Kierowcy rowerów, motocykli (w tym rowerów elektrycznych) i innych pojazdów niezmotoryzowanych wjeżdżający na autostradę mogą podlegać karze grzywny w wysokości od 400 000 do 600 000 VND zgodnie z punktem a, klauzula 4, artykuł 8, sekcja 1, rozdział II dekretu 100/2019/ND-CP, uzupełnionym o klauzulę 6, artykuł 2 dekretu 123/2021/ND-CP. Czy to zbyt tanie jak na osobiste hobby?
Rozpatrywanie tego wykroczenia stanowi trudny problem dla władz, ponieważ rowerzyści są gotowi zawrócić i uciec. Bardzo trudno jest również zweryfikować tożsamość sprawców, ponieważ nie mają oni tablic rejestracyjnych.
Widać, że propaganda i grzywny zdają się nie mieć na tych ludzi żadnego wpływu. Zamiast tego potrzebne są surowsze kary, takie jak konfiskata pojazdów, powiadomienie władz, a nawet postępowanie karne...

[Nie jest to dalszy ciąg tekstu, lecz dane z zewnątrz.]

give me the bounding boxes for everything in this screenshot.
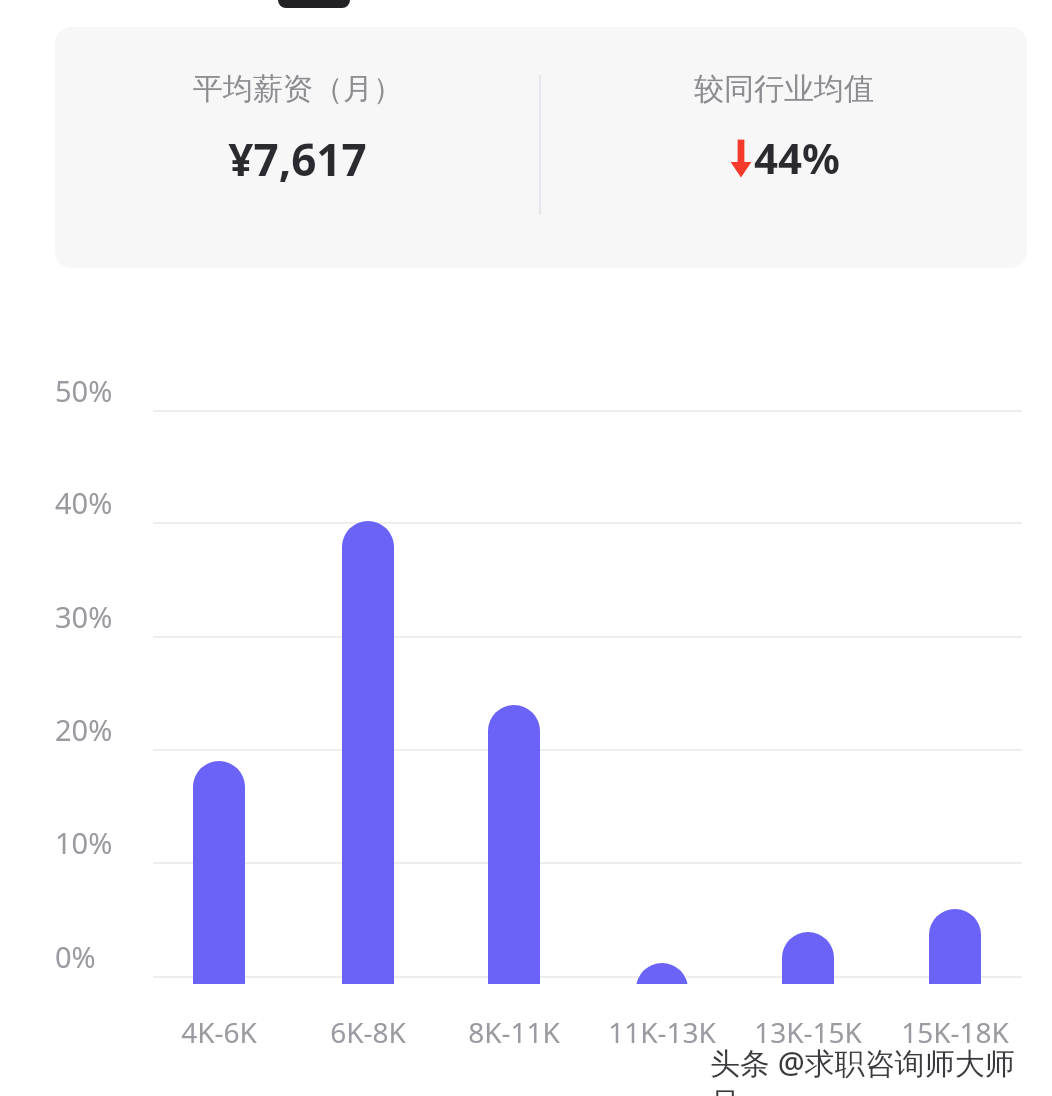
staticText: 4K-6K	[181, 1013, 257, 1051]
staticText: 头条 @求职咨询师大师兄	[712, 1044, 1042, 1096]
staticText: 44%	[754, 129, 840, 186]
staticText: 较同行业均值	[694, 70, 874, 108]
staticText: 15K-18K	[901, 1013, 1009, 1051]
staticText: 头条 @求职咨询师大师兄	[710, 1042, 1040, 1096]
staticText: 平均薪资（月）	[193, 70, 403, 108]
staticText: 8K-11K	[468, 1013, 560, 1051]
staticText: 11K-13K	[608, 1013, 716, 1051]
button[interactable]: 8K-11K	[429, 1013, 599, 1051]
button[interactable]: 6K-8K	[283, 1013, 453, 1051]
staticText: 头条 @求职咨询师大师兄	[710, 1040, 1040, 1096]
staticText: 13K-15K	[754, 1013, 862, 1051]
staticText: 6K-8K	[330, 1013, 406, 1051]
button[interactable]: 平均薪资（月）	[55, 27, 1027, 268]
staticText: 10%	[55, 823, 113, 862]
staticText: 头条 @求职咨询师大师兄	[708, 1044, 1038, 1096]
staticText: 0%	[55, 937, 96, 976]
staticText: 头条 @求职咨询师大师兄	[708, 1040, 1038, 1096]
button[interactable]	[278, 0, 350, 8]
staticText: ¥7,617	[228, 129, 367, 189]
staticText: 50%	[55, 371, 113, 410]
button[interactable]: 15K-18K	[870, 1013, 1040, 1051]
button[interactable]: 11K-13K	[577, 1013, 747, 1051]
staticText: 40%	[55, 483, 113, 522]
other: Down	[728, 138, 754, 178]
staticText: 30%	[55, 597, 113, 636]
staticText: 头条 @求职咨询师大师兄	[708, 1042, 1038, 1096]
button[interactable]: 4K-6K	[134, 1013, 304, 1051]
staticText: 20%	[55, 710, 113, 749]
staticText: 头条 @求职咨询师大师兄	[710, 1044, 1040, 1096]
staticText: 头条 @求职咨询师大师兄	[712, 1040, 1042, 1096]
button[interactable]: 13K-15K	[723, 1013, 893, 1051]
staticText: 头条 @求职咨询师大师兄	[712, 1042, 1042, 1096]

Czyn celowej jazdy rowerem w miejscu objętym zakazem i „niewinnego śmiechu” podczas przyjmowania mandatu, gdy pojazd zostaje tymczasowo zatrzymany przez władze, świadczy o poważnym braku kultury w ruchu drogowym, lekceważącym życie innych i własne. W przypadku powtórzenia się tego czynu można go uznać za szczególnie poważny.
W trzecim projekcie dekretu regulującego sankcje administracyjne za naruszenia porządku i bezpieczeństwa ruchu drogowego; potrącanie punktów karnych i przywracanie punktów karnych w prawie jazdy, Ministerstwo Bezpieczeństwa Publicznego niedawno zaproponowało, aby motocykliści, którzy puszczą obie ręce, będą kierować pojazdami nogami, będą siedzieli na boku podczas jazdy..., mieli konfiskowane pojazdy.
A co z rowerami?
Kiedy ten „problem” zostanie rozwiązany?
Jadąc na rowerze, nie myśl, że jesteś w grupie „słabszych”, bo potem nie wciągaj swoich kolegów w łamanie prawa i nie stań się z nich „demonami” i ulicznymi przestępcami.